Shawn Long (born January 29, 1993) is an American professional basketball player for Levanga Hokkaido of the Japanese B.League. He played college basketball for the University of Louisiana at Lafayette and represented the United States at the 2015 Pan American Games in Toronto.

High school career
Long attended Morgan City High School under Jeremy Whittington. As a senior, he averaged 21.4 points, 15.2 rebounds and 9.1 blocks, helping team to a 26–5 record. He was named district MVP, earned first team all-district honors for two straight year and was the district defensive player of the year as a senior.

College career
Long originally enrolled at Mississippi State University of the Southeastern Conference, but became immediately unhappy with his choice. After the first semester, and without playing in any games, Long transferred to Louisiana–Lafayette and received an NCAA waiver to allow him to play the following season without sitting out the customary full year. Long first suited up for the Ragin' Cajuns in the 2012–13 season, averaging 15.5 points and 10.2 rebounds per game to earn Sun Belt Conference Freshman of the Year and second-team All-conference honors. Over his next two seasons, Long would again average a double-double and was named first-team All-Sun Belt both years.
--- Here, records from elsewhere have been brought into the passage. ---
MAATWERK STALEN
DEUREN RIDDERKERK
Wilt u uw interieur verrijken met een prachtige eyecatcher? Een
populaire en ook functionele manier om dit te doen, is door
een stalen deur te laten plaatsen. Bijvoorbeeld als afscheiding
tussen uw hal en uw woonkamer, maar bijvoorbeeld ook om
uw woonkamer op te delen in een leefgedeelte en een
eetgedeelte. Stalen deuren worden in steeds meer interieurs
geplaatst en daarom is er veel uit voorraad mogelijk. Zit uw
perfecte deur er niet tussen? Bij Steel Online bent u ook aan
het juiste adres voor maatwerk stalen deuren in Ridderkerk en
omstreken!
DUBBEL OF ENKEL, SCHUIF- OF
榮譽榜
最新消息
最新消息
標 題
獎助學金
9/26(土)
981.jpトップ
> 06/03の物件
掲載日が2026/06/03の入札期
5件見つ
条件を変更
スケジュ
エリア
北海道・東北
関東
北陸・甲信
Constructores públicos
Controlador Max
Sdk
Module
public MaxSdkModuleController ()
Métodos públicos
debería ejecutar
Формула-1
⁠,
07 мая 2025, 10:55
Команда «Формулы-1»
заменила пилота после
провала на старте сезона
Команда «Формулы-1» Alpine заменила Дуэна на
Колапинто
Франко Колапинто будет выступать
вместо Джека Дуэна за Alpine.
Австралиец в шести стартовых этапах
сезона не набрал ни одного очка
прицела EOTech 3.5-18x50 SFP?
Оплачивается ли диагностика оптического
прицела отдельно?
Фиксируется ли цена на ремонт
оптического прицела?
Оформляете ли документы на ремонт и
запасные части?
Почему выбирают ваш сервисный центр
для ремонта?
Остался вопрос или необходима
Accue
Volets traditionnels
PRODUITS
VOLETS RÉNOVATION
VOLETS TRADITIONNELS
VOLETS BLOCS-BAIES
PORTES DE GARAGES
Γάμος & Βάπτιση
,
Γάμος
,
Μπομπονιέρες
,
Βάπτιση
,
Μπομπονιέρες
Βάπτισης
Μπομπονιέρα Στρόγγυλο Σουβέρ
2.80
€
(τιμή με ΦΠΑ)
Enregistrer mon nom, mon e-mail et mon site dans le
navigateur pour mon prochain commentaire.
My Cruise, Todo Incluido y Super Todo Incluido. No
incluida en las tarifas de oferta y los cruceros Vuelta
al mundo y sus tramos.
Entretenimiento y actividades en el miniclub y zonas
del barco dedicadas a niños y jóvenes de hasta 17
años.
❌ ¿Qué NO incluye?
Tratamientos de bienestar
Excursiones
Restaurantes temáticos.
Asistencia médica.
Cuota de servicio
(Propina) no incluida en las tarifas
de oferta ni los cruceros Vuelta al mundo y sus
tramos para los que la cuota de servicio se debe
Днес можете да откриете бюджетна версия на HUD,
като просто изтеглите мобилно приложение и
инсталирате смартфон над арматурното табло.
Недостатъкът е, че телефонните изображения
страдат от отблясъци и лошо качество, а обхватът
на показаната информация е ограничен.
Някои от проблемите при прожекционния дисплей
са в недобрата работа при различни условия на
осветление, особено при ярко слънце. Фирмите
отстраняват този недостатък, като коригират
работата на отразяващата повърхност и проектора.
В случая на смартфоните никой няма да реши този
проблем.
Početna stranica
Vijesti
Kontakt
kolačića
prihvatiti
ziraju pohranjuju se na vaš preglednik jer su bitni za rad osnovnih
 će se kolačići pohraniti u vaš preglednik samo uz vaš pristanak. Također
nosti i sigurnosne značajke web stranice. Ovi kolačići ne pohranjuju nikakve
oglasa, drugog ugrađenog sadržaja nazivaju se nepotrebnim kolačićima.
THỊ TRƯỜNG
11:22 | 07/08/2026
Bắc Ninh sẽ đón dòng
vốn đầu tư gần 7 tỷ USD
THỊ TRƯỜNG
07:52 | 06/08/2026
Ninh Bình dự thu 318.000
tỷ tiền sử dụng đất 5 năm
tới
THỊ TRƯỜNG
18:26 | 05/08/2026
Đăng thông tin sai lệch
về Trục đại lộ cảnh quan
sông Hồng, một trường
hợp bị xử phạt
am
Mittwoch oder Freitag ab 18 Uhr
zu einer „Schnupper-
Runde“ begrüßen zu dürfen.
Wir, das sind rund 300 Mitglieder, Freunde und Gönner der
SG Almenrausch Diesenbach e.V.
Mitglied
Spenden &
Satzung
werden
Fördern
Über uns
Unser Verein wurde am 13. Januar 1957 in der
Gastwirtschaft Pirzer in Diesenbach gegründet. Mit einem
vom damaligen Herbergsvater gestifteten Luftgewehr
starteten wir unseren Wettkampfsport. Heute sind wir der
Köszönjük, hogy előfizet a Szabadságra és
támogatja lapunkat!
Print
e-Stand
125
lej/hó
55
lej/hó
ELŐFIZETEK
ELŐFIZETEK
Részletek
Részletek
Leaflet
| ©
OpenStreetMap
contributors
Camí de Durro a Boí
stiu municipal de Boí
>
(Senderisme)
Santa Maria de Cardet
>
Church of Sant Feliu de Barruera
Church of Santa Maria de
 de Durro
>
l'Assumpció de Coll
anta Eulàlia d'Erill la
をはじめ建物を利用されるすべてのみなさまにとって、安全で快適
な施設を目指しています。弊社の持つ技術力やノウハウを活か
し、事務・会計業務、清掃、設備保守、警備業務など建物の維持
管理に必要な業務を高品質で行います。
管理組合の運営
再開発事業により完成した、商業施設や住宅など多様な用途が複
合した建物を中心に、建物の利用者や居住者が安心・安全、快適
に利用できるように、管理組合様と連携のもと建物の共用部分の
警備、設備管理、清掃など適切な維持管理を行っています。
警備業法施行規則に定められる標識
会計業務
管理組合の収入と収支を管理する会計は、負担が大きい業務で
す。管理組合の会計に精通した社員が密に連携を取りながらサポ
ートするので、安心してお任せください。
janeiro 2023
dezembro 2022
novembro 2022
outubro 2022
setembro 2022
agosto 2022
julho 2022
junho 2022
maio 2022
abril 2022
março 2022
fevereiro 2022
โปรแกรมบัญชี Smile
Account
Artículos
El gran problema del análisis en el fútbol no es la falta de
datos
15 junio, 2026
For his senior season, Long was named the preseason Sun Belt Player of the Year. On January 23, 2016, in a game against the Troy Trojans, Long scored his 2,000th point and became the first player in school and conference history to record 2,000 points and 1,000 rebounds for his career. He was also selected for the National Association of Basketball Coaches (NABC) college All-Star game to be held at the 2016 Final Four in Houston.

Professional career

Delaware and Philadelphia (2016–2017)
After going undrafted in the 2016 NBA draft, Long signed with the Philadelphia 76ers on July 8, 2016. He was waived by the 76ers on October 24 after appearing in seven preseason games. Five days later, he was acquired by the Delaware 87ers of the NBA Development League as an affiliate player of the 76ers. On January 6, 2017, Long had 45 points and 14 rebounds in a 129–105 win over the Erie BayHawks. He was selected to play in the 2017 NBA D-League All-Star Game. On March 6, 2017, he was called up by the 76ers, who signed him to a 10-day contract to help the team deal with numerous injuries. Philadelphia had to use an NBA hardship exemption in order to sign him as he made their roster stand at 16, one over the allowed limited of 15. He made his NBA debut that night, recording 13 points and seven rebounds in a 112–98 loss to the Milwaukee Bucks. On March 16, 2017, he signed a partially guaranteed, multiyear deal with the 76ers. Seven days later, in a 117–107 win over the Chicago Bulls, Long had 18 points in just his ninth career game.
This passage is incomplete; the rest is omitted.